The Hyalex First-in-Human Study (NCT06344481) | Clinical Trial Compass
RecruitingNot Applicable
The Hyalex First-in-Human Study
Poland15 participantsStarted 2024-03-07
Plain-language summary
The Hyalex First-in-Human Study is a prospective, multicenter, open-label, single-arm, 2-phase, first-in-human study to evaluate the safety and technical performance of the HYALEX Knee Cartilage System for replacement of loss of articular cartilage and bone of the knee femoral condyles in symptomatic patients who require surgical treatment.
Who can participate
Age range
21 Years – 65 Years
Sex
ALL
See this in plain English?
AI-rewrites the medical criteria so a patient or caregiver can understand them. Always confirm with the trial site.
Inclusion criteria
. 21-65 years.
. Body Mass Index (BMI) ≤ 35.
. Singular treatable joint surface lesion, ICRS Grade 3 or 4, located on the medial or lateral femoral condyle.

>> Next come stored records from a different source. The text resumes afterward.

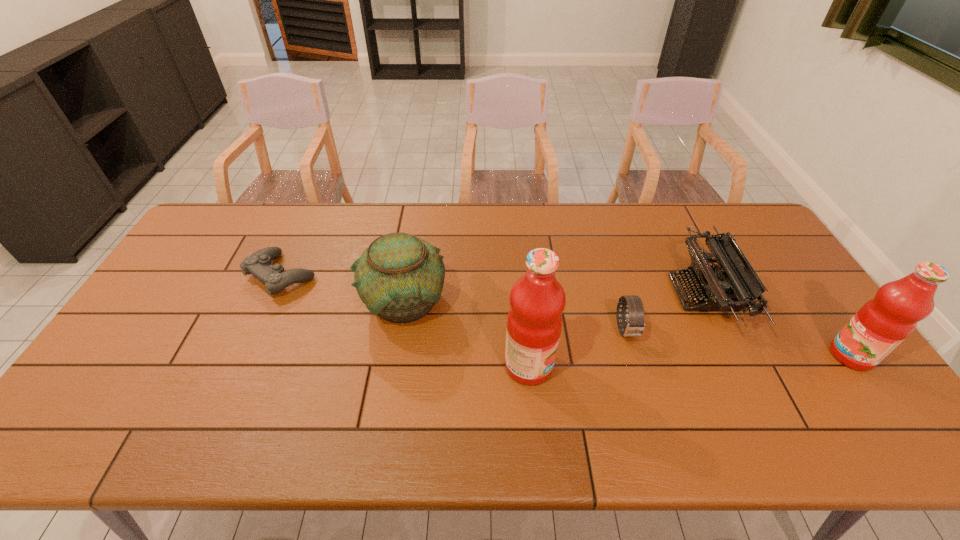 The width and height of the screenshot is (960, 540). Identify the location of the left fruit juice. (537, 300).

The height and width of the screenshot is (540, 960). I want to click on the taller fruit juice, so click(x=537, y=300).

Locate an element on the screen. the fifth shortest object is located at coordinates (881, 324).

Where is `the right fruit juice`? the right fruit juice is located at coordinates (881, 324).

Where is `control`? Image resolution: width=960 pixels, height=540 pixels. control is located at coordinates (275, 279).

At what (x,y) coordinates should I click in order to perform the action: click on the shortest object. Please return your answer as a coordinate pair (x, y). Looking at the image, I should click on (275, 279).

Locate an element on the screen. The height and width of the screenshot is (540, 960). the fifth tallest object is located at coordinates (634, 327).

Locate an element on the screen. This screenshot has width=960, height=540. watch is located at coordinates (634, 327).

This screenshot has height=540, width=960. What are the coordinates of `pottery` in the screenshot? It's located at (399, 277).

The width and height of the screenshot is (960, 540). Identify the location of the third tallest object. (399, 277).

. Symptomatic, single treatable area 1 - 3.8cm2.
. Knee Injury and Osteoarthritis Outcome Score (KOOS) pain subscale score between 20 and 65.
. Stable knee.
. Non-responsive to a minimum of 3 weeks of conservative treatment, consisting of non-steroidal anti-inflammatory drugs and/or physical therapy.
. 21-65 years.
Exclusion criteria
. Known allergy to polyurethanes, bone cement, acrylic, or titanium.

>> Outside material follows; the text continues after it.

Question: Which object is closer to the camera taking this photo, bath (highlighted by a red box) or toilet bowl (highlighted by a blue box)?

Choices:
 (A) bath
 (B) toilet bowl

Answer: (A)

. Lack of 2mm of healthy cartilage (ICRS Grade 0 or 1) and 2mm of vital bone wall on all sides of the implant site.
. Osteochondral defect affecting subchondral bone more than 11mm in depth from adjacent non-defect articular surface.
Questions worth asking your doctor
Bring these to your next appointment. They're a starting point for a shared conversation — not a sign you qualify or a recommendation to enrol.
1Based on my diagnosis and history, is this trial worth exploring for me — or is there a standard treatment we should try first?
2What does this trial's phase tell us about how much is already known about its safety and benefit?
3What would taking part actually involve for me — visits, tests, time, and travel?
4What are the known and possible risks or side effects I should weigh, and how would they be monitored?
5If this trial isn't the right fit, what other options or trials would you suggest I look into?
Generated to help you prepare — always confirm anything about your own eligibility and care with the study team and your doctor.
Questions for the trial coordinator
The trial coordinator is the person who runs the study day to day. These cover the practical side — logistics, costs, and what taking part would actually mean for your life. The study team confirms whether you meet the criteria; these are questions to ask, not a sign you qualify.
1What does taking part actually involve week to week — how many visits, where, and how long does each one take?
2What costs are covered by the study, and what might I have to pay for myself, including travel, parking, or time off work?
3What happens during screening, and what happens if the study team confirms I don't meet the criteria after those tests?
4Who pays for the scans, blood work, and other tests the trial requires — the study, my insurance, or me?
5How will being in the trial affect my regular care, and will my own doctor stay informed and involved?
6Can I leave the trial at any point if I change my mind, and what would happen to my care if I do?
A starting point for the conversation — always confirm anything about your own eligibility, costs, and care with the study team and your doctor.
What they're measuring
1
Freedom from implant rejection and infection.
Timeframe: Through 24 months.
2
Change in the Knee Injury & Osteoarthritis Outcome Score (KOOS) from baseline at 12 months.